Kathelen Van Blarcum Amos (JD ’82)
2017 Alumni Merit Recipient
Kathelen Van Blarcum Amos is a native of Columbus, Georgia, and earned an undergraduate degree in political science from Emory University. She received her Juris Doctor degree from the University of Georgia and is a member of the Georgia and Texas bars.
After working two years in private practice she joined Aflac as a staff attorney in its legal department. Her work initially supported the claims and human resource areas, but expanded to include support for the corporate secretary and other corporate internal and litigation matters. She was promoted to deputy counsel in 1992, and retained that title for the duration of her 20-year career with Aflac. In addition to duties in the legal areas, she was made responsible for the company’s public and media relations, corporate philanthropy, shareholder services department, and in 1995, the corporate advertising. During her tenure, the company became the named sponsor of the Aflac Cancer Center and Blood Disorders Services at Children’s Healthcare of Atlanta, and she helped launch the Aflac Duck advertising campaign.
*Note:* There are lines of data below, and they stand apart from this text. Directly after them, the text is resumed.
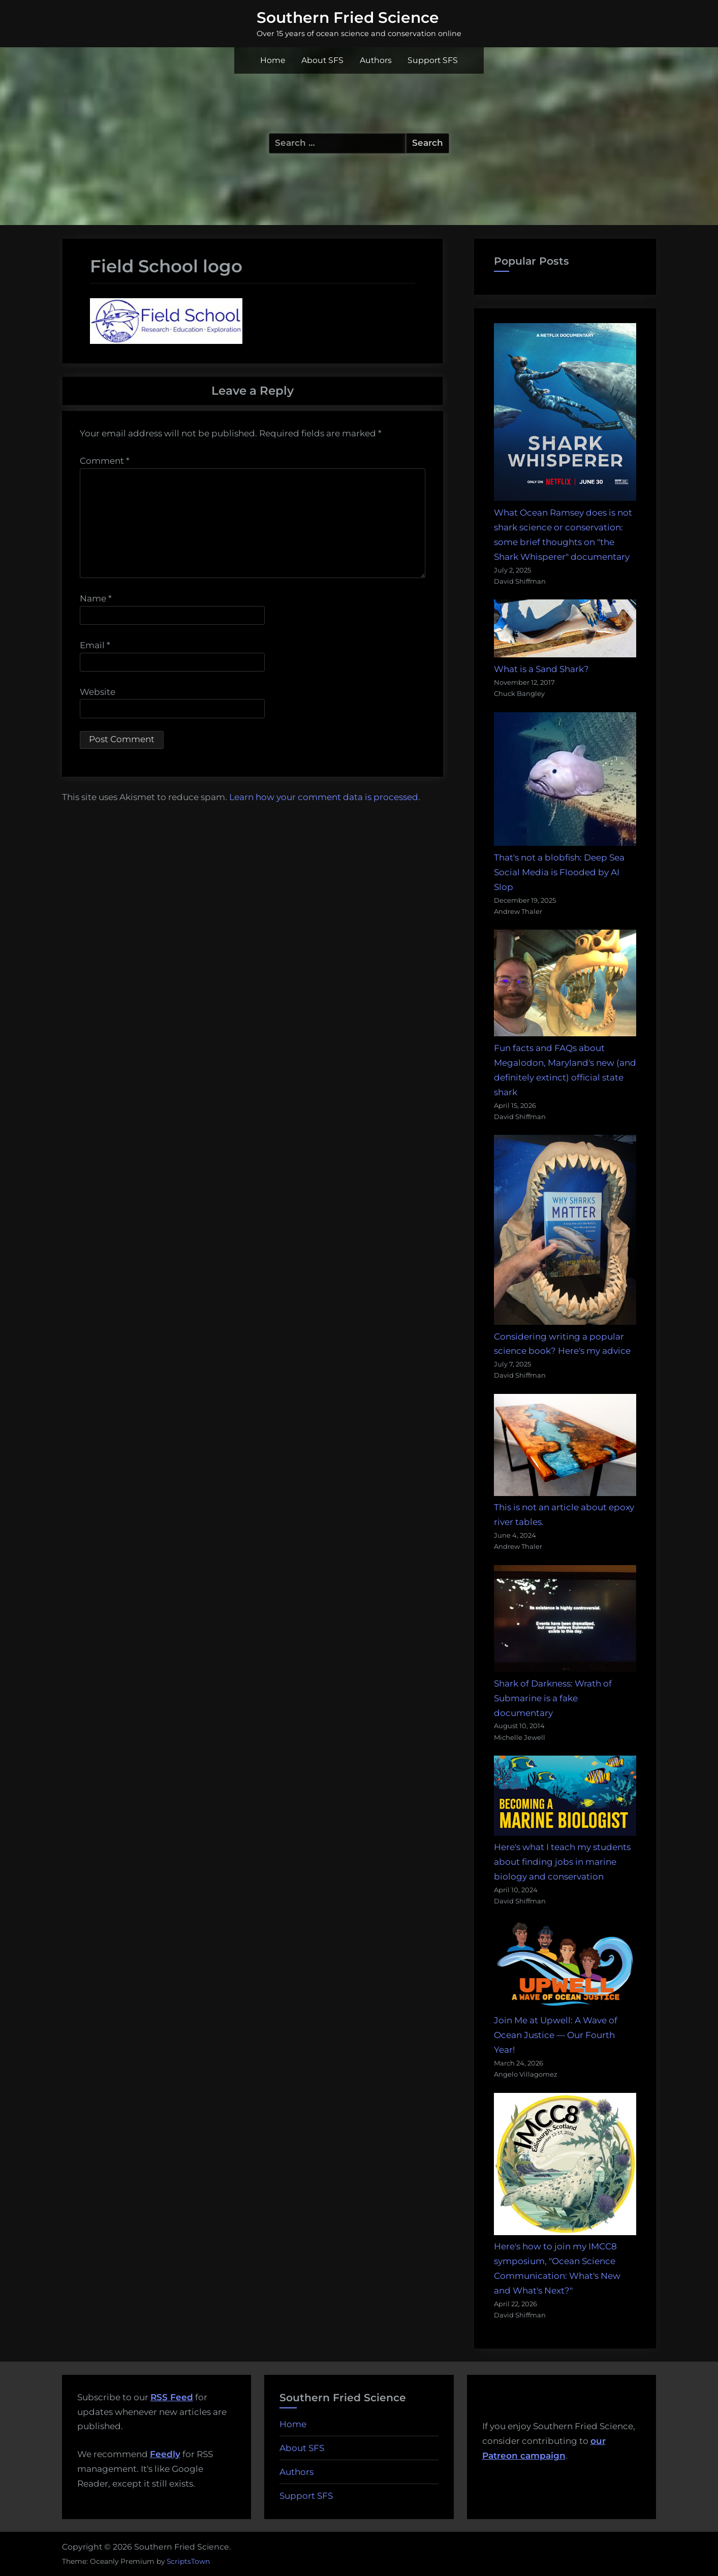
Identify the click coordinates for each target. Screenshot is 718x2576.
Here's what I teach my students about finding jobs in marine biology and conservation (562, 1862)
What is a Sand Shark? (541, 669)
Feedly (165, 2454)
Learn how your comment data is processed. (324, 797)
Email (95, 645)
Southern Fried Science (348, 17)
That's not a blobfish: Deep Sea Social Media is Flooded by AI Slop (559, 872)
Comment (105, 461)
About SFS (322, 60)
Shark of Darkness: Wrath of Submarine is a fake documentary (553, 1698)
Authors (376, 60)
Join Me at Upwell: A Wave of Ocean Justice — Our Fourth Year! (555, 2035)
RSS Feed (171, 2397)
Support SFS (433, 60)
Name (96, 598)
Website (97, 692)
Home (273, 60)
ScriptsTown (188, 2561)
She was Aflac’s first female executive vice president, receiving that promotion in 2001. Since officially retiring from the company, she has remained the senior relationship advisor with the Aflac Cancer Center, and serves as president of the Aflac Foundation.
Having served in various leadership capacities on various non-profit boards, Kathelen launched a second professional endeavor by earning her nursing degree and becoming a registered nurse in 2012. Since that time she has worked in both inpatient and outpatient settings as an RN in the oncology field.
As chair of the University of Georgia School of Law Board of Visitors, she has endowed the Kathelen Amos Scholarship, contributed a lead gift to the law school renovation and helped initiate the Rebecca Hanner White Scholarship, named for the law school’s first woman dean who retired in 2015. She served as a member of the governor-appointed Georgia Cancer Coalition from 2002 to 2011, and as its chairman from 2009 to 2011. She is a member of the Board of Trustees of Emory University, The Emory Children’s Pediatric Research Center and the Columbus Museum. She is engaged with her husband Dan in philanthropic endeavors through a family foundation.
Her two daughters are Laura, a 2011 graduate of Davidson College currently pursuing a Masters in Social Work degree at the University of North Carolina, and Margaret, who is a senior at Princeton University. Her son John, a 2013 graduate of Washington and Lee, and a graduate student at the University of Georgia’s Odum School of Ecology, received his Masters in Science degree posthumously this past December after having passed away earlier that year. Friends and family established a fellowship in his name for a graduate student pursuing a career in freshwater ecology and conservation management.